Partner Paul Wolf addresses the Denham Wolf team. Photos Courtesy of Denham Wolf

A study in nonprofit success—courtesy of the foremost experts in the field.

When it comes to the New York City nonprofit sector, few names are as renowned as that of Denham Wolf Real Estate Services. Born out of co-founders Jonathan Denham and Paul Wolf’s self-proclaimed rampant idealism and passion for the nonprofit marketplace, Denham Wolf’s mantra is simple: mission leads, real estate follows.

“Our mantra is a direct outgrowth of working with many different organizations, some of which have made mistakes in the past when it comes to real estate,” said Wolf. “Because, ultimately, the purpose of real estate is to serve your organization’s mission.”

Especially in New York City’s competitive CRE climate, it’s often easy to get drawn into a project that might not be ideal for an organization’s mission. However, it’s essential that nonprofits have mission as their north star to support them throughout all phases of a real estate project. After all, the reason for government-granted tax exempt status is because of a nonprofit’s mission. So it’s essential that real estate both aligns with and supports that mission.

In recent years, many other nonprofit advisories have followed in Denham Wolf’s footsteps—adopting similar mission-centric mantras for their dealings.

“For the record, that started with us,” added Wolf.

The firm accomplishes its lofty—and original—ambitions via three distinct services: transactions, development and project management. In other words, Denham Wolf acts as a mission-first advisor for development, construction, and design, and as a mission-first broker for leases, purchases, and sales—an impressive feat for a company of only 17.

To get the full picture on what Denham Wolf brings to the table, we sat down with Wolf to discuss two of the firm’s recent Manhattan projects: Cerebral Palsy Associations of New York State’s 31,000-square-foot commercial condominium, and The Osborne Association’s 6,700-square-foot office and classroom space.

The Osborne Association

Much ado about landlords.

“Osborne is a fabulous organization that we’ve worked with for many years,” said Wolf of the firm’s partnership with the Osborne Association. “We’re very proud to work with them, and if you’re not familiar with them, you definitely should be.”

Founded in 1933, Osborne’s mission—the key factor in all of its real estate dealings—is commitment to progressive criminal justice and prison reform. The organization accomplishes this with public programs and direct services that support reform and rehabilitation, such as public education and advocacy, strategic partnerships, incarceration alternatives, workforce development services and transitional housing.

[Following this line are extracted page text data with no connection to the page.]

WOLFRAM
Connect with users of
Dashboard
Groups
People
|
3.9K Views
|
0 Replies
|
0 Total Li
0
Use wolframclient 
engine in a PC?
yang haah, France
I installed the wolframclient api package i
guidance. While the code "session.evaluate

However, finding square footage for nonprofits like Osborne can often prove difficult.

“They work with a challenging clientele, and some building owners respond negatively to the idea of that in their building,” said Wolf. “So we needed to place them in a building that can handle a lot of traffic that would be comfortable with Osborne’s use, which is people who have committed low-level offenses. As you can imagine, there are many knee-jerk reactions to this.”

It’s a common issue when it comes to nonprofit leasing. Oftentimes the organization in question services a group that many landlords find objectionable—at least on paper. This can limit the available options, unless, of course, the nonprofit has an experienced broker on their side to educate the landlord about how and why this organization will be an excellent tenant.

In the case of Denham Wolf, this particular deal came down to experience, connections and know-how.

“We’ve done enough business with buildings over the years to know how they handle certain nonprofits,” said Wolf. “This particular building that we made the deal with already had a number of nonprofit tenants that do the kind of work that Osborne does. But, unfortunately, there definitely were buildings that wanted nothing to do with them.”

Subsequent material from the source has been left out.